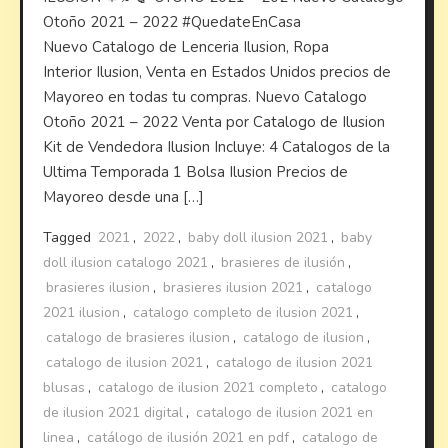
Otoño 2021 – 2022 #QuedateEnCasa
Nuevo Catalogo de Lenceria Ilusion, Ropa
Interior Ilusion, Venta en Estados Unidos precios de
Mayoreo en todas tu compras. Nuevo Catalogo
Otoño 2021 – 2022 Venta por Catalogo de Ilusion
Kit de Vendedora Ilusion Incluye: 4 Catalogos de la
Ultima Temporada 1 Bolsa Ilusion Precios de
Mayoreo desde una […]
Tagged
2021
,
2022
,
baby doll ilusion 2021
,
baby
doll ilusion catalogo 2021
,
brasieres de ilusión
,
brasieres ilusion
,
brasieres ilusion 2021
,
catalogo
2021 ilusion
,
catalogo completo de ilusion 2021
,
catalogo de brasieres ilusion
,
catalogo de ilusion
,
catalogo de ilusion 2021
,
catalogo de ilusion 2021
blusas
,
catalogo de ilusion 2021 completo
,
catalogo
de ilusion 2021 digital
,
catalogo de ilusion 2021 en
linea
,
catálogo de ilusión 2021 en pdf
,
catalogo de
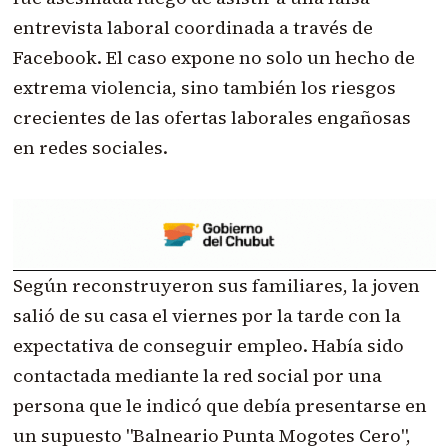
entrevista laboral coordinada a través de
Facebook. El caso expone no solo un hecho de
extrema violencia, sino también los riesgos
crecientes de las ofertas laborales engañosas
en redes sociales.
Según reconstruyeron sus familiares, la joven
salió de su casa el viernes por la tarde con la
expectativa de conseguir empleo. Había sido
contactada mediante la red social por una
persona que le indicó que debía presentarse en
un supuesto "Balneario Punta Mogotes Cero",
★ ★ ★ ★
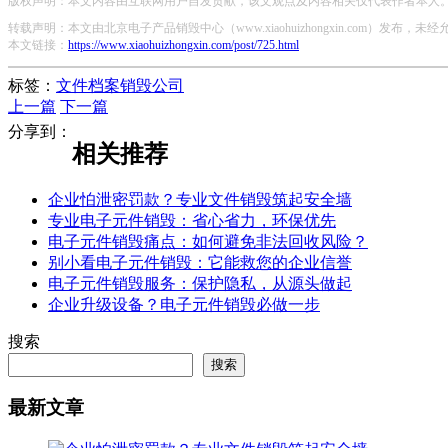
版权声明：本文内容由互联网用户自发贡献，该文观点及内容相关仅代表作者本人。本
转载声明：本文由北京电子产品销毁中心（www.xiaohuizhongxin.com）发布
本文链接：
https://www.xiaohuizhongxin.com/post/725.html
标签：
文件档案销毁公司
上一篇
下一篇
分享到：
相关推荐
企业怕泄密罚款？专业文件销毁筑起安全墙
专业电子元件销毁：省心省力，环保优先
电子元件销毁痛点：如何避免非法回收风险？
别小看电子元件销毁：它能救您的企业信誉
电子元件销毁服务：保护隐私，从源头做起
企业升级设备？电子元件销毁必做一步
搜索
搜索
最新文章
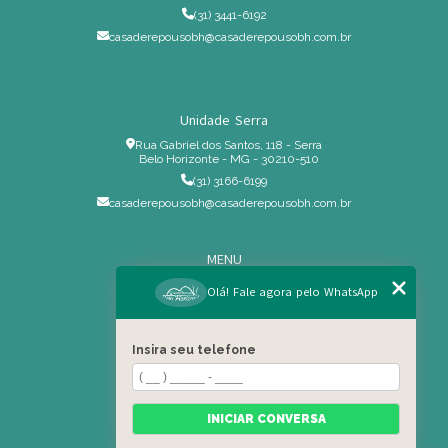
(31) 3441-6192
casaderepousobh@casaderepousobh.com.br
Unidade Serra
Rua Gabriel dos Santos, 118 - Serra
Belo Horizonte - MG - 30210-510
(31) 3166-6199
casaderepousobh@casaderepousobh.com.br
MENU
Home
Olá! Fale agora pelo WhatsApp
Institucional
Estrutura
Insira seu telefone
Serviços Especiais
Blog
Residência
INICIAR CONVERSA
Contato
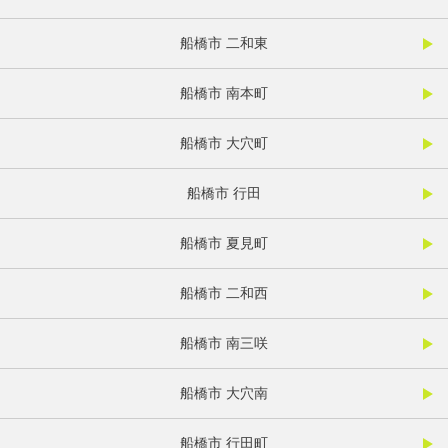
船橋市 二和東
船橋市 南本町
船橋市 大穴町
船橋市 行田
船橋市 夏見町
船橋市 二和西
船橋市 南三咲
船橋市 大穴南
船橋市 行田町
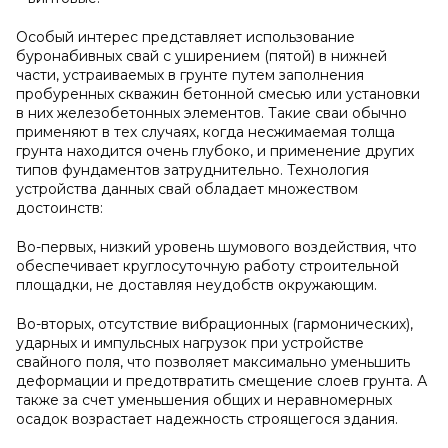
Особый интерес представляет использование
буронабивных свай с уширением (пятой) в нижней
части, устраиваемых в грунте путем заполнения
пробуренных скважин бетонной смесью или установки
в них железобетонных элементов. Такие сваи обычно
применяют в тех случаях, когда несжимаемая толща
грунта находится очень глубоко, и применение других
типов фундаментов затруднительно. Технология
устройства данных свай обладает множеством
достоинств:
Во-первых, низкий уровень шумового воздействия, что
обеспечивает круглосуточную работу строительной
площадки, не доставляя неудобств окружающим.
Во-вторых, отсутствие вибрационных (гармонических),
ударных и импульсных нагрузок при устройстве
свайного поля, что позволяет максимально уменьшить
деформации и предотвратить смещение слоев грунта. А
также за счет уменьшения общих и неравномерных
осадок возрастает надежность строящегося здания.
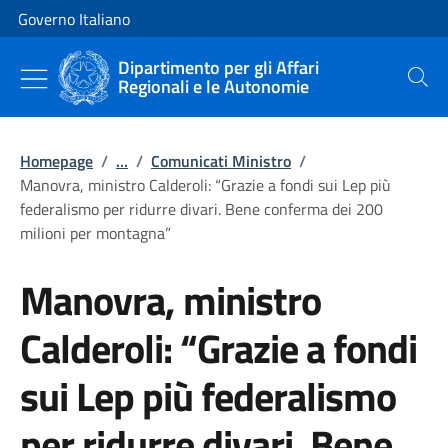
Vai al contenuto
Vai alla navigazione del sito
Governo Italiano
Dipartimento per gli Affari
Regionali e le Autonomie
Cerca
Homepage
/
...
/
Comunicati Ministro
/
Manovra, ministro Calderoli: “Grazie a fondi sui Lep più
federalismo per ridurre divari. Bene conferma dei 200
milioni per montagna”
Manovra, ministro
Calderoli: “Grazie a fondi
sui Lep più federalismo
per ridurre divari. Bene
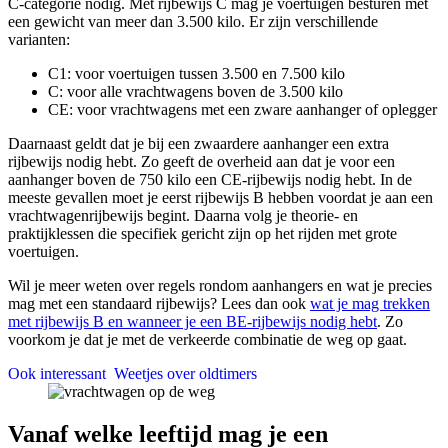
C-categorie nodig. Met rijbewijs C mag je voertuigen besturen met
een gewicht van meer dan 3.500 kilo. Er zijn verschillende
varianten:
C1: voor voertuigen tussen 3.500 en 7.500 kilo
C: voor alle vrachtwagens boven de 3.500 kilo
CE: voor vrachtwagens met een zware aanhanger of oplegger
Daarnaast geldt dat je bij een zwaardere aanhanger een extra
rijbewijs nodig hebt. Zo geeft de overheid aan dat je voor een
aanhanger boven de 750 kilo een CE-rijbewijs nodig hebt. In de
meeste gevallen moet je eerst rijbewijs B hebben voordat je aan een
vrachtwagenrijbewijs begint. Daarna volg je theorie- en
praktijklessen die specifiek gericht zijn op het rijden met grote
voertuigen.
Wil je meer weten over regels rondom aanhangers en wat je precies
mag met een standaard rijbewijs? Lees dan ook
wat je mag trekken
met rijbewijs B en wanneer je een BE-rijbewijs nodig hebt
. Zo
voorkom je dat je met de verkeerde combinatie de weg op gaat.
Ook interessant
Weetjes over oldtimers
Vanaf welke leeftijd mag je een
★ ★ ★ ★
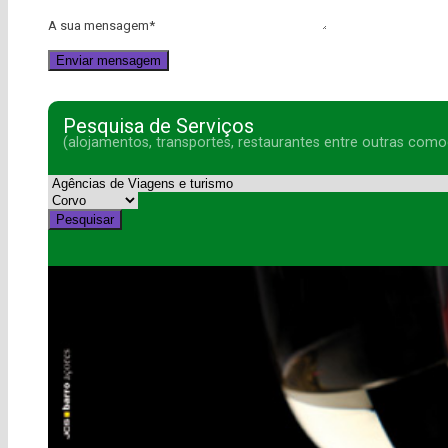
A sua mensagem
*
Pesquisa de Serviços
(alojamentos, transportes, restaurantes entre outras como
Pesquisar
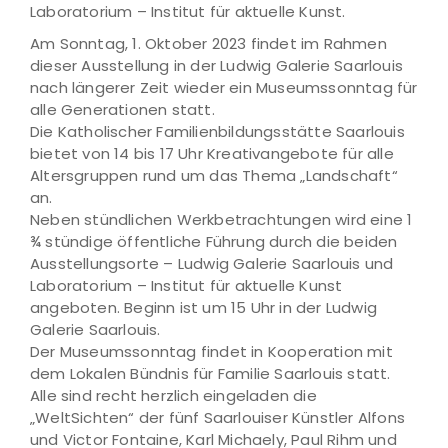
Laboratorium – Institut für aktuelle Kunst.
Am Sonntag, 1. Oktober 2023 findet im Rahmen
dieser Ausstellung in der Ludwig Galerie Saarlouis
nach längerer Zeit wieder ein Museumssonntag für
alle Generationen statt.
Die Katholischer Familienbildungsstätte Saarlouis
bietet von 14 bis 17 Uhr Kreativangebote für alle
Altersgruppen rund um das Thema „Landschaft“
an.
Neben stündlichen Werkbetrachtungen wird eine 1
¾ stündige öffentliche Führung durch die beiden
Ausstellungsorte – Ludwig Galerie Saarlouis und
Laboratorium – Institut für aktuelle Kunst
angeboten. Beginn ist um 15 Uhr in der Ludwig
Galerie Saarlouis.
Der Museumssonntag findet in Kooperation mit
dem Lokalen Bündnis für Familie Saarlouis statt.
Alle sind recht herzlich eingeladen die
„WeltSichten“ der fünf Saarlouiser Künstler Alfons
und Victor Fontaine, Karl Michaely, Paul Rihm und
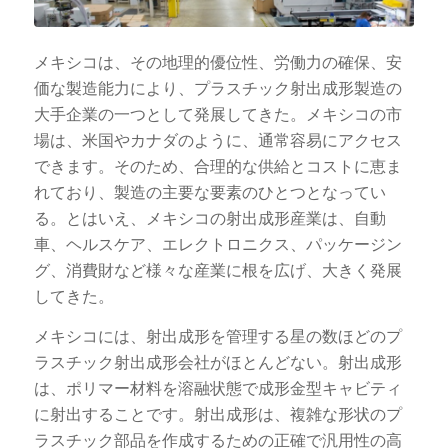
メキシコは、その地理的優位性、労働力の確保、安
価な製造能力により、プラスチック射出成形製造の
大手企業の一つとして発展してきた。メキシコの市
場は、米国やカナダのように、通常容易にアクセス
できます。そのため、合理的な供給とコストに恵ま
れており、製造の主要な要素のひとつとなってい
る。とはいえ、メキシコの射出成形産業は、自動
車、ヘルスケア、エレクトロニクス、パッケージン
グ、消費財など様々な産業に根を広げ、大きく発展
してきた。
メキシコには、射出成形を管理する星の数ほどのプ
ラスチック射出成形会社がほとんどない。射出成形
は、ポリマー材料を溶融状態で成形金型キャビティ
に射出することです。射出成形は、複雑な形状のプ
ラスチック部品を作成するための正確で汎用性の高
★ ★ ★ ★
WHAT THE TASK REQUIRES →
Only the lines above from the line with "Otoño 2021 – 2022 #QuedateEnCasa" to the line with "Kit de Vendedora", those two lines included, should be reproduced exactly.

ANSWER SECTION →
Otoño 2021 – 2022 #QuedateEnCasa
Nuevo Catalogo de Lenceria Ilusion, Ropa
Interior Ilusion, Venta en Estados Unidos precios de
Mayoreo en todas tu compras. Nuevo Catalogo
Otoño 2021 – 2022 Venta por Catalogo de Ilusion
Kit de Vendedora Ilusion Incluye: 4 Catalogos de la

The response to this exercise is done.